Going through Goong Goong’s things I find a dark green vinyl policy wallet from a company that I think doesn’t exist anymore. The M.L.C – the Mutual Life and Citizens’ Assurance company Limited, and in its plastic sleeve some old bank notes. They are fervent reminders of the past when paper money was really paper not plastic. And even though their value is poor – for it is only a five dollar and a ten dollar note – I remember them as if a child when ten dollars seemed so much money. Think what you could buy with ten dollars. The feel of the note is substantial, weighty, crisp. Real. It has a smell to it. If I hold it close to my nose I can smell him – or how he used to smell when he was the provider, the carer of the family, the man of the house. The money has the smell of a man’s wallet. Of leather and trousers. Of corduroys and car travel. Of Adults. Then with another whiff, comes a whimsical careless notion that it has been given to you by a generous old Aunt, the one with the stiff swollen knees, smelling of rose water, from a purse with a clasp, who has told you to spend it on something you want.

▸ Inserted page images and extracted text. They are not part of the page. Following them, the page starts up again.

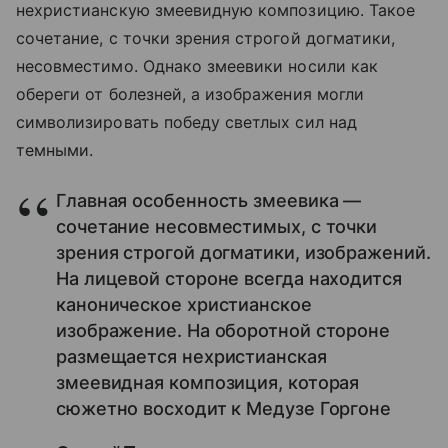
нехристианскую змеевидную композицию. Такое
сочетание, с точки зрения строгой догматики,
несовместимо. Однако змеевики носили как
обереги от болезней, а изображения могли
символизировать победу светлых сил над
темными.
Главная особенность змеевика —
сочетание несовместимых, с точки
зрения строгой догматики, изображений.
На лицевой стороне всегда находится
каноническое христианское
изображение. На оборотной стороне
размещается нехристианская
змеевидная композиция, которая
сюжетно восходит к Медузе Горгоне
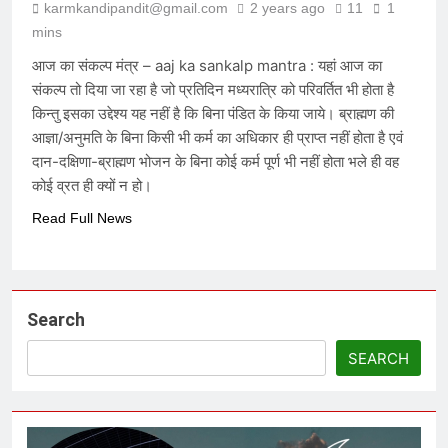
karmkandipandit@gmail.com
2 years ago
11
1
6 Months Ago
mins
आज का संकल्प मंत्र – aaj ka sankalp mantra : यहां आज का
संकल्प तो दिया जा रहा है जो प्रतिदिन मध्यरात्रि को परिवर्तित भी होता है
विकास की वेदी पर अस्तित्व की आहुति: क्या
२०४७ का भारत केवल एक जलता हुआ खंडहर
किन्तु इसका उद्देश्य यह नहीं है कि बिना पंडित के किया जाये। ब्राह्मण की
होगा?
7 Months Ago
आज्ञा/अनुमति के बिना किसी भी कर्म का अधिकार ही प्राप्त नहीं होता है एवं
दान-दक्षिणा-ब्राह्मण भोजन के बिना कोई कर्म पूर्ण भी नहीं होता भले ही वह
कोई व्रत ही क्यों न हो।
मेधा-प्रतिभा ईश्वरीय वरदान है या अभिशाप ?
Read Full News
7 Months Ago
आक्रांताओं से अत्याचारी सरकार – सनातन
Search
पर घनघोर प्रहार
7 Months Ago
SEARCH
हम संविधान के लिये नहीं बने हैं, संविधान हमारे
लिये है – संविधान हमारा निर्माता नहीं, निर्मित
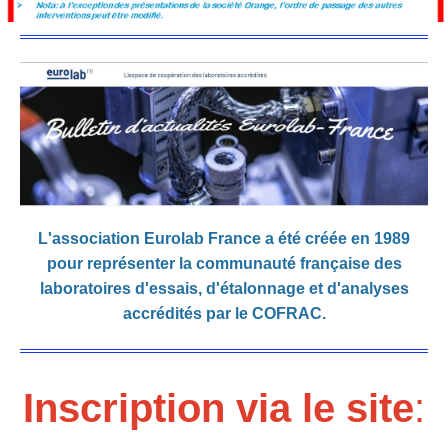
L'association Eurolab France a été créée en 1989
pour représenter la communauté française des
laboratoires d'essais, d'étalonnage et d'analyses
accrédités par le COFRAC.
Inscription via le site
:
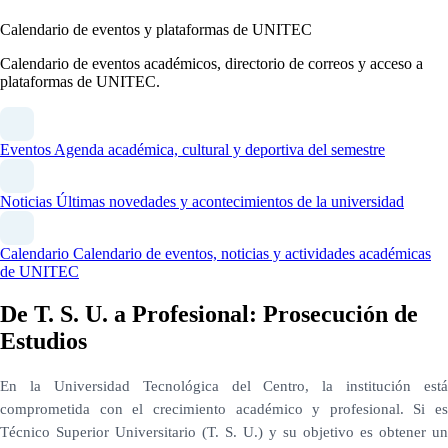
Calendario de eventos y plataformas de UNITEC
Calendario de eventos académicos, directorio de correos y acceso a
plataformas de UNITEC.
Eventos
Agenda académica, cultural y deportiva del semestre
Noticias
Últimas novedades y acontecimientos de la universidad
Calendario
Calendario de eventos, noticias y actividades académicas
de UNITEC
De T. S. U. a Profesional: Prosecución de
Estudios
En la Universidad Tecnológica del Centro, la institución está
comprometida con el crecimiento académico y profesional. Si es
Técnico Superior Universitario (T. S. U.) y su objetivo es obtener un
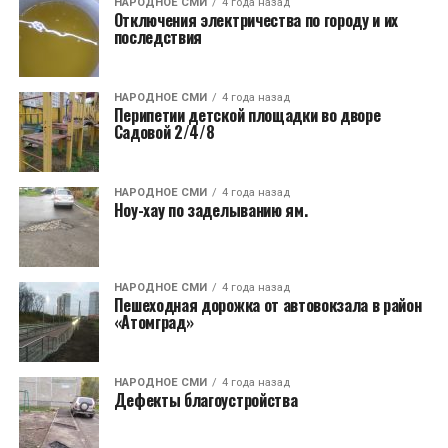
НАРОДНОЕ СМИ
4 года назад
Отключения электричества по городу и их
последствия
НАРОДНОЕ СМИ
4 года назад
Перипетии детской площадки во дворе
Садовой 2/4/8
НАРОДНОЕ СМИ
4 года назад
Ноу-хау по заделыванию ям.
НАРОДНОЕ СМИ
4 года назад
Пешеходная дорожка от автовокзала в район
«Атомград»
НАРОДНОЕ СМИ
4 года назад
Дефекты благоустройства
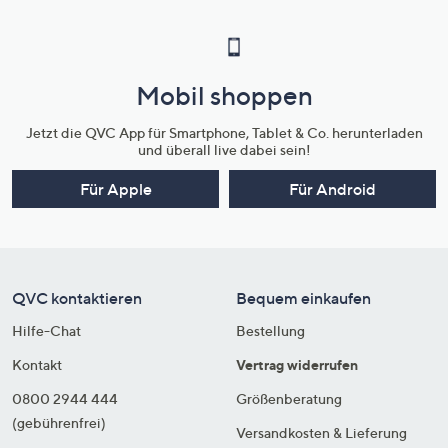
Mobil shoppen
Jetzt die QVC App für Smartphone, Tablet & Co. herunterladen
und überall live dabei sein!
Für Apple
Für Android
QVC kontaktieren
Bequem einkaufen
Hilfe-Chat
Bestellung
Kontakt
Vertrag widerrufen
0800 2944 444
Größenberatung
(gebührenfrei)
Versandkosten & Lieferung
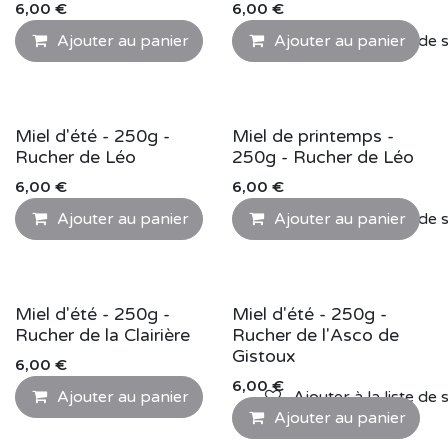
6,00
€
6,00
€
Ajouter au panier
Ajouter au panier
Ajouter à la liste de 
Miel d'été - 250g -
Miel de printemps -
Rucher de Léo
250g - Rucher de Léo
6,00
€
6,00
€
Ajouter au panier
Ajouter au panier
Ajouter à la liste de 
Miel d'été - 250g -
Miel d'été - 250g -
Rucher de la Clairière
Rucher de l'Asco de
Gistoux
6,00
€
6,00
€
Ajouter au panier
Ajouter à la liste de 
Ajouter au panier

It is not like money today that is spat from a machine, stuffed in the wallet before it is seen, handed over as quickly as it is received. Or else a wallet with no cash but bulging with plastic. Paying by card. Tapping in PIN numbers. OK. Fifty dollar notes made of plastic polymer, smaller and less pretty, buying next to nothing, with no smell and no feel.
Australian money – once so playful. So colourful. Like we really knew that money should be fun. Purple, blue, green and orange. Designed as if by clever children. Not sombre. Seventies notes – Not suits and ties, more flowing frocks and bell bottoms.